I lit a cigarette and pressed play. The video opened with a sign that said “Reality Show,” and went on with several edited fragments from very homemade recordings. Ozzy now had very short hair and several kilos more than the boy on TV.
In all the shots, my sister is wearing clothes I’ve never seen. In all of them, one of them is filming the other or someone is filming the two of them in very domestic situations. A breakfast. The preparation of a welcome home sign for someone she never mentioned and who was coming home from somewhere I couldn’t say. A toast for something that was important to my sister about which I’d never heard anything. Ozzy opening his arms and smiling at the camera at the entrance to the cinema. Her with wet clothes acting angry while she threatened the camera with a bucket full of water. The two of them lying in a park on the grass, while a dog belonging to someone unknown went running over them and the two of them double up in laughter and kiss and wave at whoever is filming them. The two of them asleep, sharing the seat on a bus. The two of them very serious and elegant, walking in someone’s wedding party. The two of them in bed, her holding the camera aloft so she can get both their faces in close-up; neither of them speaks but they smile, they smile and breathe a little quickly and finally say something to each other that can’t be heard.

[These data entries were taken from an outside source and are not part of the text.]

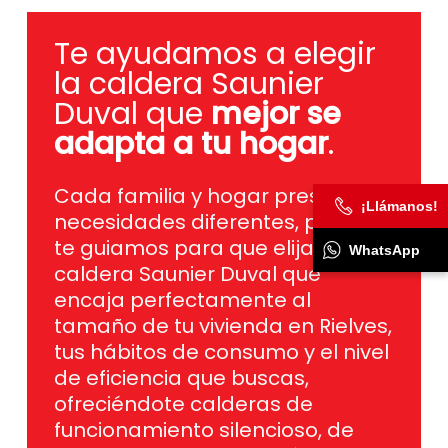
Te ayudamos a elegir
la caldera Saunier
Duval que
mejor se
adapta a tu hogar
.
Cada familia y hogar presentan
necesidades diferentes, por eso
te guiamos para que elijas la
¡Llámanos!
caldera Saunier Duval que
WhatsApp
encaja perfectamente al
tamaño de tu vivienda en Rielves,
tus hábitos de consumo y el nivel
de eficiencia que buscas,
ofreciéndote calderas de
funcionamiento silencioso, de
bajo consumo y con la última
tecnología para garantizar un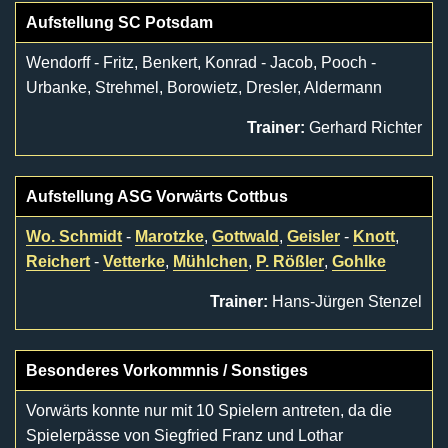
Aufstellung SC Potsdam
Wendorff - Fritz, Benkert, Konrad - Jacob, Pooch -
Urbanke, Strehmel, Borowietz, Dresler, Aldermann
Trainer:
Gerhard Richter
Aufstellung ASG Vorwärts Cottbus
Wo. Schmidt
-
Marotzke
,
Gottwald
,
Geisler
-
Knott
,
Reichert
-
Vetterke
,
Mühlchen
,
P. Rößler
,
Gohlke
Trainer:
Hans-Jürgen Stenzel
Besonderes Vorkommnis / Sonstiges
Vorwärts konnte nur mit 10 Spielern antreten, da die
Spielerpässe von Siegfried Franz und Lothar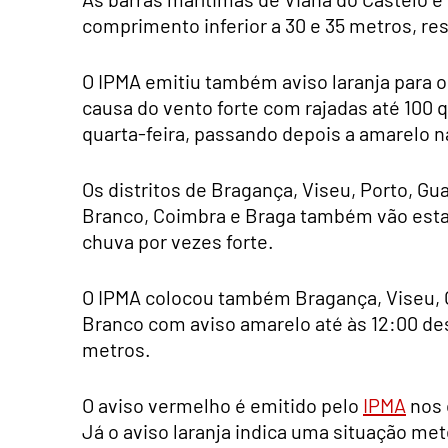
comprimento inferior a 30 e 35 metros, r
O IPMA emitiu também aviso laranja para os
causa do vento forte com rajadas até 100 q
quarta-feira, passando depois a amarelo na
Os distritos de Bragança, Viseu, Porto, Gua
Branco, Coimbra e Braga também vão estar
chuva por vezes forte.
O IPMA colocou também Bragança, Viseu, Gu
Branco com aviso amarelo até às 12:00 des
metros.
O aviso vermelho é emitido pelo
IPMA
nos 
Já o aviso laranja indica uma situação me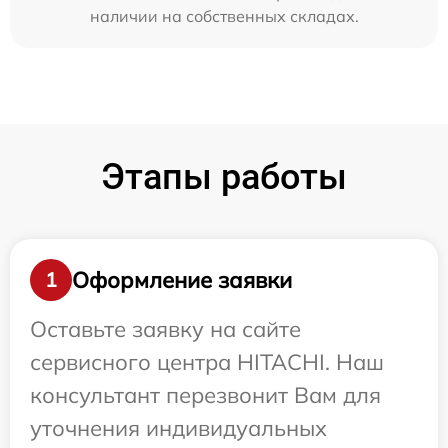
наличии на собственных складах.
Этапы работы
Оформление заявки
1
Оставьте заявку на сайте
сервисного центра HITACHI. Наш
консультант перезвонит Вам для
уточнения индивидуальных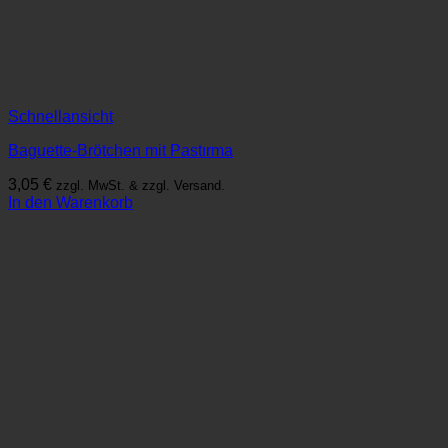
Schnellansicht
Baguette-Brötchen mit Pastırma
3,05
€
zzgl. MwSt. & zzgl. Versand.
In den Warenkorb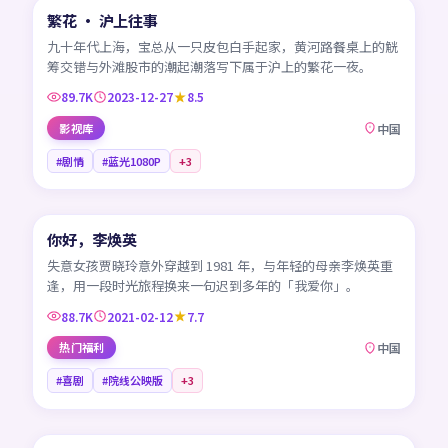
繁花 · 沪上往事
热门
CN
九十年代上海，宝总从一只皮包白手起家，黄河路餐桌上的觥
筹交错与外滩股市的潮起潮落写下属于沪上的繁花一夜。
89.7K
2023-12-27
8.5
影视库
中国
#剧情
#蓝光1080P
+
3
99:08
你好，李焕英
热门
CN
失意女孩贾晓玲意外穿越到 1981 年，与年轻的母亲李焕英重
逢，用一段时光旅程换来一句迟到多年的「我爱你」。
88.7K
2021-02-12
7.7
热门福利
中国
#喜剧
#院线公映版
+
3
99:04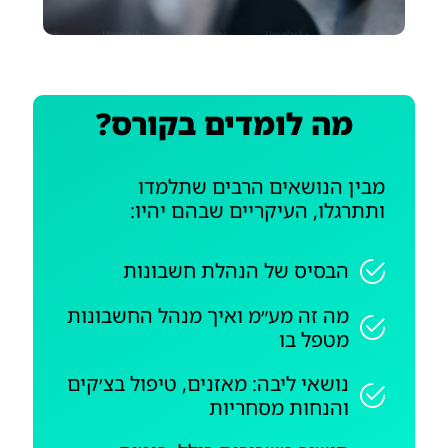
מה לומדים בקורס?
מבין הנושאים הרבים שתלמדו
ותתרגלו, העיקריים שבהם יהיו:
הבסיס של הנהלת חשבונות
מה זה מע״מ ואיך מנהל החשבונות
מטפל בו
נושאי ליבה: מאזנים, טיפול בצ׳קים
והנחות מסחריות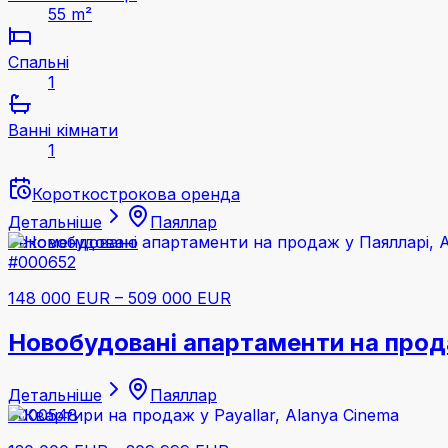
55 m²
Спальні
1
Ванні кімнати
1
Короткострокова оренда
Детальніше
Паяллар
Рекомендовано
#000652
148 000 EUR
–
509 000 EUR
Новобудовані апартаменти на прода
Детальніше
Паяллар
#000548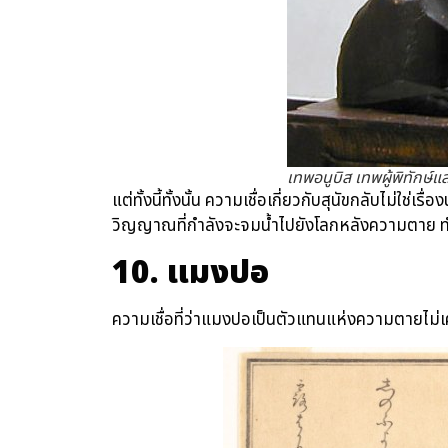
เทพอนูบิส เทพผู้พิทัก
แต่ทั้งนี้ทั้งนั้น ความเชื่อเกี่ยวกับสุนัขกลับไม่ใช่เ
วิญญาณที่กำลังจะจมน้ำไปยังโลกหลังความตาย ทำใ
10
. แมงปอ
ความเชื่อที่ว่าแมงปอเป็นตัวแทนแห่งความตายไม่เ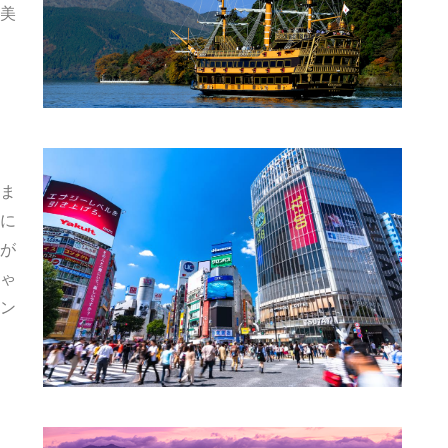
美
ま
に
が
ゃ
ン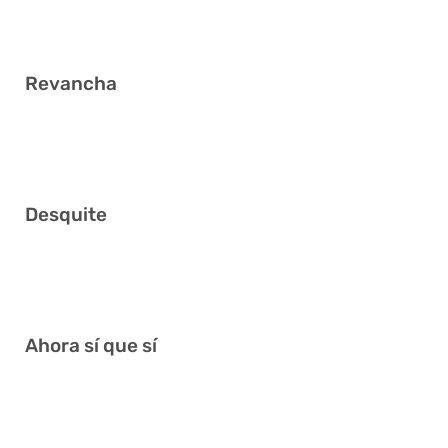
3
Revancha
3 13 14 31 38 39
Desquite
9 14 16 29 31 38
Ahora sí que sí
3 4 6 16 21 41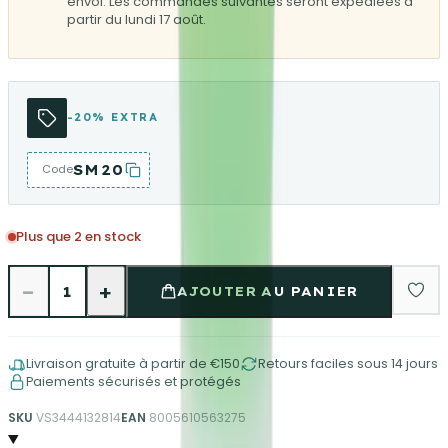
envoi. Les commandes suivantes seront expédiées à
partir du lundi 17 août.
-20% EXTRA
SM20
Code
Plus que 2 en stock
−
+
1
AJOUTER AU PANIER
Livraison gratuite à partir de €150
Retours faciles sous 14 jours
Paiements sécurisés et protégés
SKU
VS3444132814
EAN
8005610563275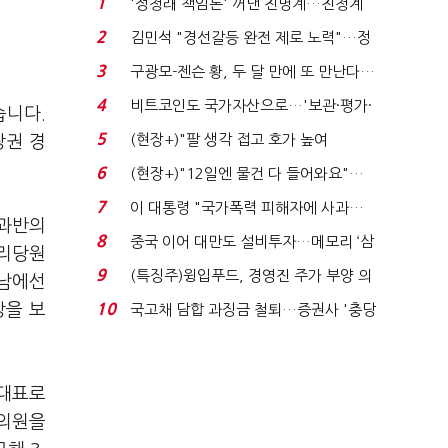
1
'정청래 책임론' 꺼낸 친명계…친청계
는 추가투표 때리기...
2
김민석 "경선갈등 완전 제로 노력"…정
청래 "반명 공세 사...
3
구광모-젠슨 황, 두 달 만에 또 만난다…
로봇·AI 등 논...
4
비트코인도 국가자산으로…'보관·평가·
습니다.
처분' 기준은 ...
5
(현장+)"팔 생각 접고 호가 높여
당권 경
요"…'덜 똘똘한 한 채' 20...
6
(현장+)"12일엔 물건 다 들어와요"…
빈 매대 채우며 문 연 ...
7
이 대통령 "국가폭력 피해자에 사과…
 과반의
적극적 조사로 진...
8
중국 이어 대만도 설비투자…메모리 ‘삼
권리당원
국전쟁’
9
(특징주)윙입푸드, 경영진 주가 부양 의
호남에선
지에 상한가...
상을 보
10
국고채 담합 과징금 철퇴…증권사 '충당
금 폭탄' 우려...
당대표로
 의원을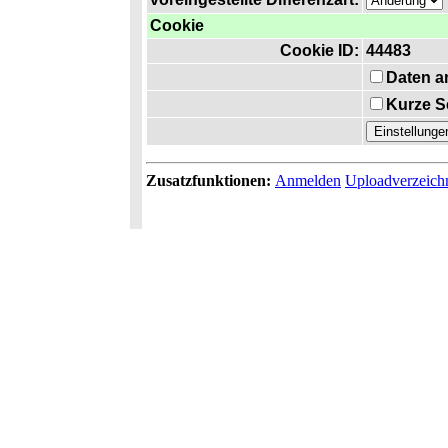
Cookie
Cookie ID:
44483
Daten a
Kurze S
Zusatzfunktionen:
Anmelden
Uploadverzeich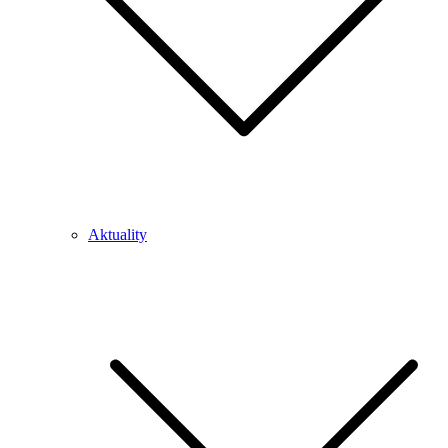
Aktuality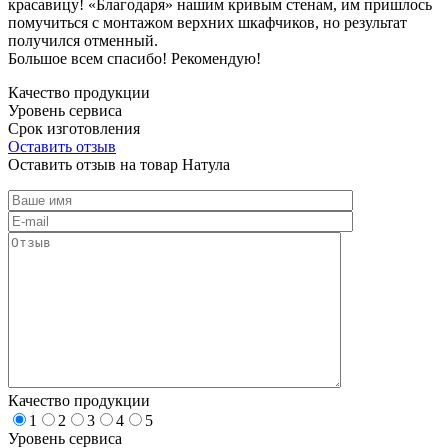
красавицу! «Благодаря» нашим кривым стенам, им пришлось
помучиться с монтажом верхних шкафчиков, но результат
получился отменный.
Большое всем спасибо! Рекомендую!
Качество продукции
Уровень сервиса
Срок изготовления
Оставить отзыв
Оставить отзыв на товар Натула
Качество продукции
1
2
3
4
5
Уровень сервиса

It’s been days since then and I haven’t heard from her again. I still haven’t replied. I’m tired of talking and understanding. What I did was change the photo in all my profiles, impossible she hasn’t seen. Now there’s an image of the big bonfire they make at the end of each episode of Survivor for the tribal council, the one when the participants decide which member of the tribe they will eliminate from the great game.